P. S. Potter painted on glass and was the manager of a gilded leather establishment at Amsterdam. His model was Hals. Besides portraits and landscapes, his preference was for still life. The Straw Cutter and Still Life (signed and dated 1646) are worthy of attention.
Two Pictures by Heem of Utrecht.—Jan Davidsz de Heem (1606-84) of Utrecht was a son of David de Heem, so famous for his déjeuners spread with game, oysters, lobsters, fruits, wine, china, glass, and silver. Jan inherited his father's tastes, and much of his talent, as is evidenced by two pictures in the Rijks. One shows flowers and fruits of natural size; and the other represents a table on which are a cup, a glass, and a vase of wrought silver loaded with fruits.
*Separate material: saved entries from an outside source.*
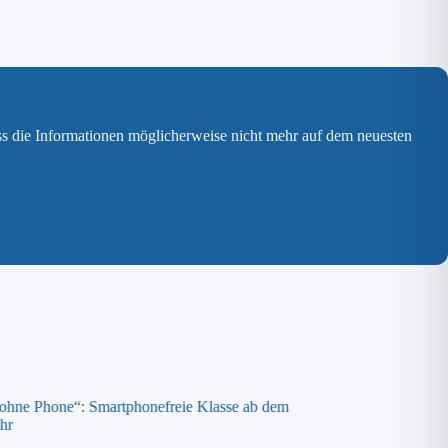
ss die Informationen möglicherweise nicht mehr auf dem neuesten
 ohne Phone“: Smartphonefreie Klasse ab dem
Spende an die „ora K
hr
8. April 2026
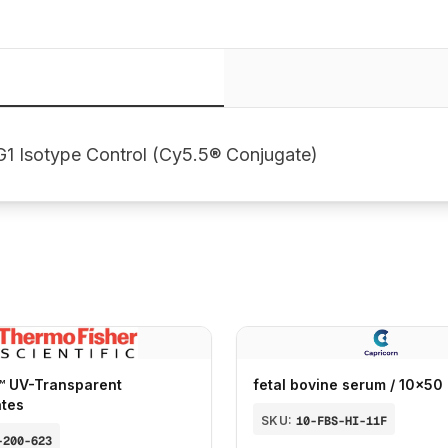
1 Isotype Control (Cy5.5® Conjugate)
™ UV-Transparent
fetal bovine serum / 10x50
ates
SKU:
10-FBS-HI-11F
-200-623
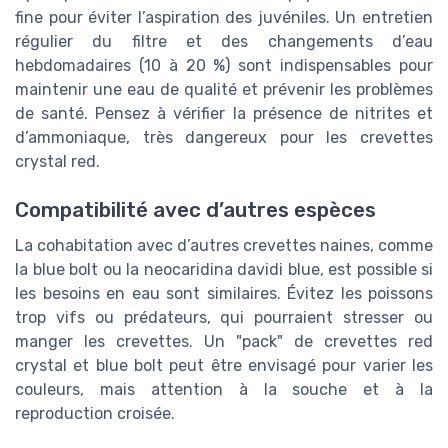
fine pour éviter l’aspiration des juvéniles. Un entretien
régulier du filtre et des changements d’eau
hebdomadaires (10 à 20 %) sont indispensables pour
maintenir une eau de qualité et prévenir les problèmes
de santé. Pensez à vérifier la présence de nitrites et
d’ammoniaque, très dangereux pour les crevettes
crystal red.
Compatibilité avec d’autres espèces
La cohabitation avec d’autres crevettes naines, comme
la blue bolt ou la neocaridina davidi blue, est possible si
les besoins en eau sont similaires. Évitez les poissons
trop vifs ou prédateurs, qui pourraient stresser ou
manger les crevettes. Un "pack" de crevettes red
crystal et blue bolt peut être envisagé pour varier les
couleurs, mais attention à la souche et à la
reproduction croisée.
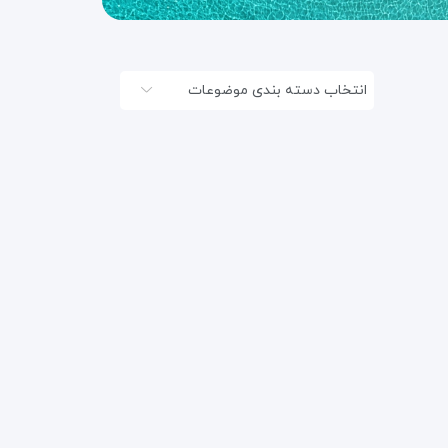
انتخاب دسته بندی موضوعات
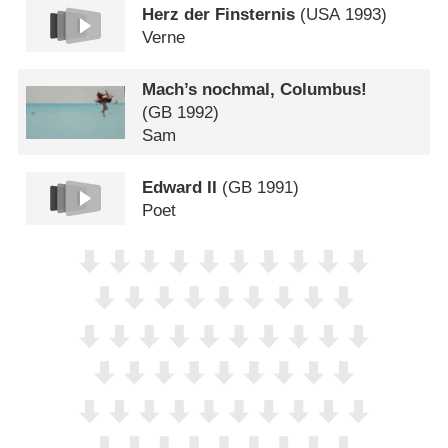
Herz der Finsternis
(
USA
1993)
Verne
Mach’s nochmal, Columbus!
(
GB
1992)
Sam
Edward II
(
GB
1991)
Poet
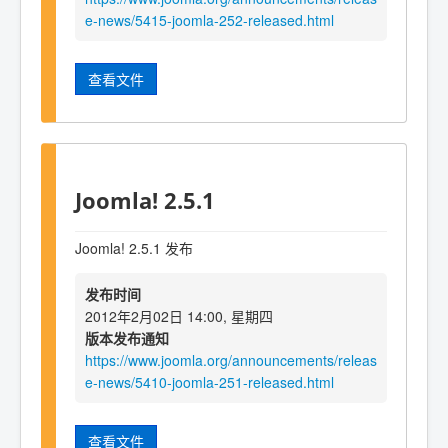
e-news/5415-joomla-252-released.html
查看文件
Joomla! 2.5.1
Joomla! 2.5.1 发布
发布时间
2012年2月02日 14:00, 星期四
版本发布通知
https://www.joomla.org/announcements/releas
e-news/5410-joomla-251-released.html
查看文件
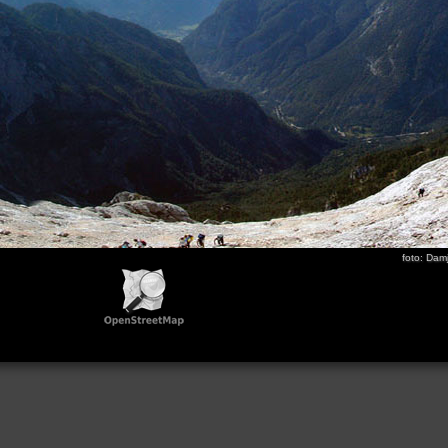
foto: Dam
Gréville on his Style.—"At Antwerp, under Seghers, he enriched his palette and learned the art of composing a delicious harmony by setting flowers and fruits and glass and silver vases on an Oriental table-cloth. To the most minute exactitude and almost microscopic details, he added the most brilliant coloring and an unfailing taste in the arrangement of his flowers and still life."
Pieter de Ring.—A picture of a table covered with blue velvet and spread with lobsters, oysters, bread, fruit, etc., is typical of the work of Pieter de Ring (1615-60), one of De Heem's pupils, a Fleming, who spent his whole life in Holland, and was noted for his picturesque arrangement and fine execution.
Hans Boulengier has a flower piece signed 1625. He painted still life, genre, and sometimes "fantasmagories." Little is known about him.
Still-life Painters in the Latter Half of the Seventeenth Century.—A generation later this school was in full blossom. Pictures of fruits, flowers, and dead game, by artists who flourished in the second half of the seventeenth century, are fairly plentiful.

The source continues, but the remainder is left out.